Distrito Federal institui regime especial de fiscalização para devedores contumazes de ICMS e define critérios de enquadramento

14/05/2026

O Distrito Federal promulgou a Lei Complementar nº 1.068, de 6 de maio de 2026, de autoria da Deputada Paula Belmonte, para dispor sobre a concorrência leal entre agentes econômicos e coibir desequilíbrios desleais e dolosos no mercado local, com foco na identificação do contribuinte considerado devedor contumaz de ICMS. A norma foi publicada no Diário Oficial do Distrito Federal de 11 de maio de 2026, e entrou em vigor na data de sua publicação. O texto foi promulgado pelo Presidente da Câmara Legislativa, Deputado Wellington Luiz, nos termos do § 6º do art. 74 da Lei Orgânica do Distrito Federal, por tratar-se de projeto vetado pelo Governador e mantido pelo Legislativo.

Nos termos do art. 2º, é considerado devedor contumaz o contribuinte que, sistematicamente, deixar de recolher o ICMS devido conforme a Lei Complementar nº 4, de 30 de dezembro de 1994, e o Regulamento do ICMS do Distrito Federal. O enquadramento ocorre quando o sujeito passivo se enquadrar em ao menos uma de três situações previstas no § 1º do mesmo artigo.

A primeira delas é o não recolhimento do ICMS declarado em Guia de Informação e Apuração do ICMS (GIA), de forma sucessiva ou alternada, relativo a seis períodos de apuração, consecutivos ou não, nos doze meses anteriores, independentemente de inscrição em dívida ativa.

A segunda hipótese é a existência de créditos tributários inscritos em dívida ativa que ultrapassem limite de valor a ser definido em instruções da Receita do Distrito Federal.

A terceira contempla débitos de ICMS inscritos em dívida ativa que totalizem valor superior a R$ 1.000.000,00, corrigidos anualmente pelo Índice Nacional de Preços ao Consumidor (INPC) ou índice equivalente, e que correspondam a mais de 30% do patrimônio líquido do contribuinte ou a mais de 25% do valor total das operações de saídas e prestações de serviços realizadas nos doze meses anteriores.

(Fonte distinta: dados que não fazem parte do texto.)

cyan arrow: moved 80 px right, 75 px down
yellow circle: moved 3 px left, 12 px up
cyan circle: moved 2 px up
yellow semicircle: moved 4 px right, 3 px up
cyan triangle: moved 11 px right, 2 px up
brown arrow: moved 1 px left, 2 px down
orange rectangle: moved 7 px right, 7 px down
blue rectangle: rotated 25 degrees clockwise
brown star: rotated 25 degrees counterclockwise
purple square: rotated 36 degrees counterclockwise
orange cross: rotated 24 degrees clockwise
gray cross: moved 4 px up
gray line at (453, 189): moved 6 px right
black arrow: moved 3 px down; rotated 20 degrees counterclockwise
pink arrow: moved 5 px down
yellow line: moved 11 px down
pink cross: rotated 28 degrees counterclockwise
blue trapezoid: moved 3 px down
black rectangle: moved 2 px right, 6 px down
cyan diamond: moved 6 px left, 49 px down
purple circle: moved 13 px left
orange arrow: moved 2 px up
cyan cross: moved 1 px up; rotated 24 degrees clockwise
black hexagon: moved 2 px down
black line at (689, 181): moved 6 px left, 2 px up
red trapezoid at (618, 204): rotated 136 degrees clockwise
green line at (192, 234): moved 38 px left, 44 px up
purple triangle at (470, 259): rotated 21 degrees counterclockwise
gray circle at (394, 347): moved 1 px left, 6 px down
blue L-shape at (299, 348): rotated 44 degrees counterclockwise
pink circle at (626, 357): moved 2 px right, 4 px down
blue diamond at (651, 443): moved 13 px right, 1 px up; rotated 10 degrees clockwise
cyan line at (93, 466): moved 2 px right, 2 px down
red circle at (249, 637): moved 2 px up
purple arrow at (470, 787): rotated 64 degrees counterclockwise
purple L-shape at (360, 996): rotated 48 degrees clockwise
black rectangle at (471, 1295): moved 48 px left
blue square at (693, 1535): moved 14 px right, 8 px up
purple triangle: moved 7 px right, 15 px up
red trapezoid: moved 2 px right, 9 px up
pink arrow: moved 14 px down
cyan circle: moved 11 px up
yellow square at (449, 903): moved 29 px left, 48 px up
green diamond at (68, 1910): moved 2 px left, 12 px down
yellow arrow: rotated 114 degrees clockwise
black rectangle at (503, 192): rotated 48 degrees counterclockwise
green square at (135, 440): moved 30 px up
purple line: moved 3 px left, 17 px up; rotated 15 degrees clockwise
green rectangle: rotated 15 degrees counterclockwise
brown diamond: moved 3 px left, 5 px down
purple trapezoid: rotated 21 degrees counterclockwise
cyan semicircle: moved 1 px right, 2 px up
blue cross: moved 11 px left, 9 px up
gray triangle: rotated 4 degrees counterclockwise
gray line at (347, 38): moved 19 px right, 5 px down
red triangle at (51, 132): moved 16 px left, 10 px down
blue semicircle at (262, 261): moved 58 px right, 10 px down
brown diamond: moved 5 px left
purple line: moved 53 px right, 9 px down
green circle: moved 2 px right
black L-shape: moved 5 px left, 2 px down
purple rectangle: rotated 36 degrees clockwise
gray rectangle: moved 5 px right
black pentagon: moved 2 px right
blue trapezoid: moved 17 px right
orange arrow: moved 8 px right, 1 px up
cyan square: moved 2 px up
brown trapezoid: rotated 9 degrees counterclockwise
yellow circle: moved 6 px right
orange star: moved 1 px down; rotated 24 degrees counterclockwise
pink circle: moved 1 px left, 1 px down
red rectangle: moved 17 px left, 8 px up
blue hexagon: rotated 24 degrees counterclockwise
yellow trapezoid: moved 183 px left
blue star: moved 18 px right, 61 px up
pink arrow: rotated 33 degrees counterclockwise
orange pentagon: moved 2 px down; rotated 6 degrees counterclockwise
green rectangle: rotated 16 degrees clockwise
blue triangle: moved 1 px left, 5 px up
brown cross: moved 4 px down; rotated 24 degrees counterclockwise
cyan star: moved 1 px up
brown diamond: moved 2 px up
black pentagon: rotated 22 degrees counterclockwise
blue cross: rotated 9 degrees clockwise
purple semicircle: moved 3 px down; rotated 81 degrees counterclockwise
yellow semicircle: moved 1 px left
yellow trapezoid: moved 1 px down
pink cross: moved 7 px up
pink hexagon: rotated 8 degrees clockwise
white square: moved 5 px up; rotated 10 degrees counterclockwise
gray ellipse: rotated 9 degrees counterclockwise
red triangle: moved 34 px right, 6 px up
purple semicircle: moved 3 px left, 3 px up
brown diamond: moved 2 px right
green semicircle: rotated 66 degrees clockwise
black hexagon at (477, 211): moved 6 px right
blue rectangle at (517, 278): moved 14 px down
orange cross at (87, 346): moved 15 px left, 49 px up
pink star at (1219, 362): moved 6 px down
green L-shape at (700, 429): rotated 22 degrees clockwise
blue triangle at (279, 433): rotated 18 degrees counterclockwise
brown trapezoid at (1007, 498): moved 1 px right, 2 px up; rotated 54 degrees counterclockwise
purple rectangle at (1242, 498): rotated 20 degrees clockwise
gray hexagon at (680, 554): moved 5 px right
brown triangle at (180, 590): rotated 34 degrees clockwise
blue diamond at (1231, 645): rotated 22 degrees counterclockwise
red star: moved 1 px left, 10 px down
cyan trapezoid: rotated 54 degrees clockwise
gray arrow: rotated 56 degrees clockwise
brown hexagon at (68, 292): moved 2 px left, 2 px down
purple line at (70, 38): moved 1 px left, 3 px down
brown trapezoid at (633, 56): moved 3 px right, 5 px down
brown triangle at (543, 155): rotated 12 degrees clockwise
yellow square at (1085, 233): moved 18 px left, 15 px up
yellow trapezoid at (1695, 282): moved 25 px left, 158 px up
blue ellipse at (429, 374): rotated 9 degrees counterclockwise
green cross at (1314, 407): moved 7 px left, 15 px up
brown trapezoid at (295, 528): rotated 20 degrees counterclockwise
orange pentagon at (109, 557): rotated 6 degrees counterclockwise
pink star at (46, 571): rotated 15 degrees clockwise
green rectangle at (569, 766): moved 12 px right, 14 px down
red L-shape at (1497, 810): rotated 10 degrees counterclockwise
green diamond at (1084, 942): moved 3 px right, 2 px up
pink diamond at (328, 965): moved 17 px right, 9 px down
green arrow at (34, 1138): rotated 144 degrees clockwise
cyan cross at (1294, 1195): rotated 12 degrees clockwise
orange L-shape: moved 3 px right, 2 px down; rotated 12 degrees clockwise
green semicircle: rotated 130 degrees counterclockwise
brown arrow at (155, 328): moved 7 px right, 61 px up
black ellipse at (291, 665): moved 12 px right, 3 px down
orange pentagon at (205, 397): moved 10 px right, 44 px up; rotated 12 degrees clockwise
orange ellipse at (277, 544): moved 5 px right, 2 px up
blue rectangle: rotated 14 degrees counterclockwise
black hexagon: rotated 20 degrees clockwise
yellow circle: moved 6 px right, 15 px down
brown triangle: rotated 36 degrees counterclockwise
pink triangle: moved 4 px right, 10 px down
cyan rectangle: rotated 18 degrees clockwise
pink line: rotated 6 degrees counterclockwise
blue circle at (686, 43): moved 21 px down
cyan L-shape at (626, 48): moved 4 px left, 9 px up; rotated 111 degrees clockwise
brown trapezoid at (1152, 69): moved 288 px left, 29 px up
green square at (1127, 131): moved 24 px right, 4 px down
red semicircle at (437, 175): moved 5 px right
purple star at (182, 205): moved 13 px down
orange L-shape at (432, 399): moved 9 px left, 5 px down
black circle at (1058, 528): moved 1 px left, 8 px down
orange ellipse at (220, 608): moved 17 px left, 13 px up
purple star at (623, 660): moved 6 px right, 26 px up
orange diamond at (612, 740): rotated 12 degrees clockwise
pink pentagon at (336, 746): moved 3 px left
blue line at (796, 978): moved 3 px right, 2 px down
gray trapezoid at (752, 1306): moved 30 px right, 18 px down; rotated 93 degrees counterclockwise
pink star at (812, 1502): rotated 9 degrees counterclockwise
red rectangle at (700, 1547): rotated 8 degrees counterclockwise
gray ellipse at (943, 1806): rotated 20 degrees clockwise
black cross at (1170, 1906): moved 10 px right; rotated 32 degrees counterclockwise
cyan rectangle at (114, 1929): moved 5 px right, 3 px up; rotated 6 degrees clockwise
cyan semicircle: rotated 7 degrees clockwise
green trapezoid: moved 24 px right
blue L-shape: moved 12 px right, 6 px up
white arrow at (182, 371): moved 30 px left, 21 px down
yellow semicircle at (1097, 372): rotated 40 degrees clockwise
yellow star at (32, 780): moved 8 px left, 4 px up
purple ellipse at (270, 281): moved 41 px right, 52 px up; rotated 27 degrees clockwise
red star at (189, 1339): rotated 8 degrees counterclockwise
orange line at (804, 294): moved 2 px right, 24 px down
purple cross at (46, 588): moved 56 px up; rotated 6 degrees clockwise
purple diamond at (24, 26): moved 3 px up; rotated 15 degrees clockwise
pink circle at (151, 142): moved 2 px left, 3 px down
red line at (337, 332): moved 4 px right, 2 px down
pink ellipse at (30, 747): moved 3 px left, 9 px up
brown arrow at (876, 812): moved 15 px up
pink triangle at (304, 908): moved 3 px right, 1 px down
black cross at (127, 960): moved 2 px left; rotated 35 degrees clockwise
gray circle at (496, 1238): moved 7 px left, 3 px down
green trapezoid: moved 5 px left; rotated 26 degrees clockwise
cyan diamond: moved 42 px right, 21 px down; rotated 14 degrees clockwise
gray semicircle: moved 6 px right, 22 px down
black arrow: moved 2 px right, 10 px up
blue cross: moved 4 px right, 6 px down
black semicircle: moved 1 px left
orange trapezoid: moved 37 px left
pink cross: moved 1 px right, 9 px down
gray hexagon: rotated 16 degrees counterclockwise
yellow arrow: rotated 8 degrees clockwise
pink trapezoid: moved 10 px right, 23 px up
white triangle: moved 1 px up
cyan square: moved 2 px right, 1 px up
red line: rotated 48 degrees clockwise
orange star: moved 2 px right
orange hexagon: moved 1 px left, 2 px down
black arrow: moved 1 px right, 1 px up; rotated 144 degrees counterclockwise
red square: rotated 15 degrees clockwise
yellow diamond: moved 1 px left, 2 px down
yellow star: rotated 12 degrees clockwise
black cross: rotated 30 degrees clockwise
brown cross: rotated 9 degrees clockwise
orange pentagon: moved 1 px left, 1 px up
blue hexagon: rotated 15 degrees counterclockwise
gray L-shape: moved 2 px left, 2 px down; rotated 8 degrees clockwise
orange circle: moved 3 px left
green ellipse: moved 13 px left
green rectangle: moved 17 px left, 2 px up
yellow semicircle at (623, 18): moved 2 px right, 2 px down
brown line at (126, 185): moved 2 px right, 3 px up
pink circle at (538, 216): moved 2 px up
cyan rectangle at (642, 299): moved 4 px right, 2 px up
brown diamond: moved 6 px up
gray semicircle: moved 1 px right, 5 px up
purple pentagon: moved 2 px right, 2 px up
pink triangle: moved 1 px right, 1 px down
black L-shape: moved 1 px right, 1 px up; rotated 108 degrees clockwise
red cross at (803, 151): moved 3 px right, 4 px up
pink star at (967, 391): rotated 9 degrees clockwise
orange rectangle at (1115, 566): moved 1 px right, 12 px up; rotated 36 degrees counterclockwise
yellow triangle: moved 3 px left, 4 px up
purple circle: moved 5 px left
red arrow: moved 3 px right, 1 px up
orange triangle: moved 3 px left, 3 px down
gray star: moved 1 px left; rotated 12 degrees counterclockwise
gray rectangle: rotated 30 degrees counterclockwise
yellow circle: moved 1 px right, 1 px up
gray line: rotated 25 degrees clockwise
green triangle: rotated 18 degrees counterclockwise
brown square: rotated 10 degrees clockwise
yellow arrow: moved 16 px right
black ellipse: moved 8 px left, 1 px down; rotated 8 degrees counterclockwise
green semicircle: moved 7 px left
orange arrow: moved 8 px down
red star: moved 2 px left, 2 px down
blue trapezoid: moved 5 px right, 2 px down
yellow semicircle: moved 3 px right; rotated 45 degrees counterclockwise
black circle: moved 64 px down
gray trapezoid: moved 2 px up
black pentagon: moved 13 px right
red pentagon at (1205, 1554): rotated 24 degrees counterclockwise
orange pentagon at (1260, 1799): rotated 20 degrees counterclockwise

A lei ressalva, no § 3º do art. 2º, que não serão considerados para fins de enquadramento os débitos com exigibilidade suspensa ou objeto de garantia integral prestada em juízo. O § 2º prevê ainda que, caso o contribuinte não esteja em atividade no período de referência, será considerada a soma de até doze meses anteriores.

O regime especial de fiscalização, previsto no art. 3º, poderá ser aplicado de forma isolada ou cumulativa e compreende treze medidas, entre as quais se destacam a obrigatoriedade de fornecimento de informações periódicas, a alteração no período de apuração e no prazo de recolhimento do imposto, a autorização prévia e individual para emissão de documentos fiscais, o impedimento à utilização de benefícios ou incentivos fiscais de ICMS, a exigência do imposto a cada operação no momento da ocorrência do fato gerador, a centralização do pagamento em um dos estabelecimentos e a cassação de credenciamentos, habilitações e regimes especiais. A aplicação das medidas deverá ser precedida de parecer fundamentado da autoridade tributária, levando em conta as especificidades do caso concreto, sem prejuízo de penalidades previstas na legislação tributária.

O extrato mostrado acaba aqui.